■ PROBLEM
Leave out the pictures and print the records below exactly.

■ DATA PROVIDED
--- START ---

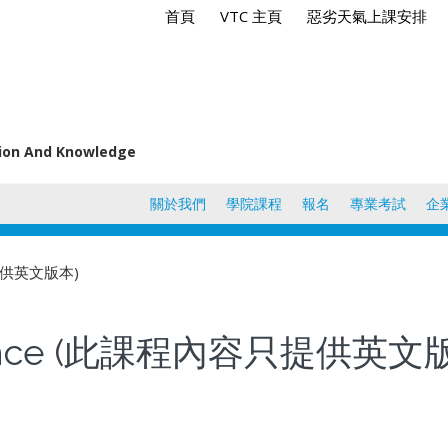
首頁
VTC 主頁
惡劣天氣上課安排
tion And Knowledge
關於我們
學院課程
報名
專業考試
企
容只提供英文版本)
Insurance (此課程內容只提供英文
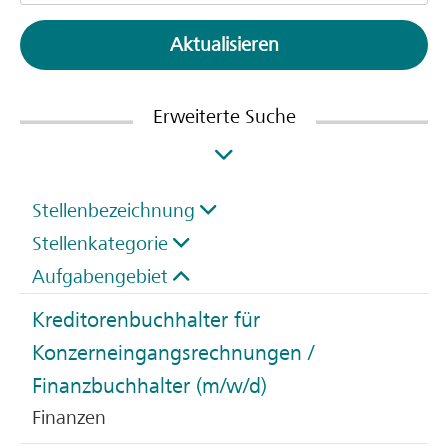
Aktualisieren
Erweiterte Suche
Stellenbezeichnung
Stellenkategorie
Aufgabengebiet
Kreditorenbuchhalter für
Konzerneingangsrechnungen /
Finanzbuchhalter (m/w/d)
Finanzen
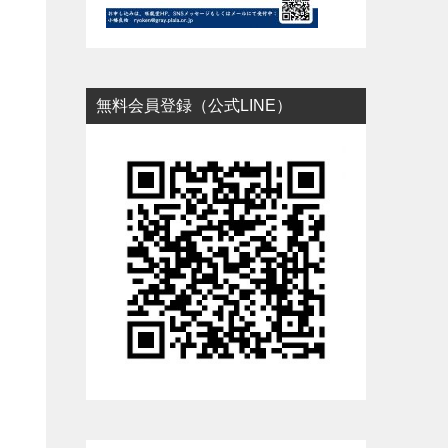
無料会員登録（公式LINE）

--- END ---

■ EXERCISE OUTPUT
首頁
VTC 主頁
惡劣天氣上課安排
tion And Knowledge
關於我們
學院課程
報名
專業考試
企
容只提供英文版本)
Insurance (此課程內容只提供英文
Aktualisieren
Erweiterte Suche
Stellenbezeichnung
Stellenkategorie
Aufgabengebiet
Kreditorenbuchhalter für
Konzerneingangsrechnungen /
Finanzbuchhalter (m/w/d)
Finanzen
無料会員登録（公式LINE）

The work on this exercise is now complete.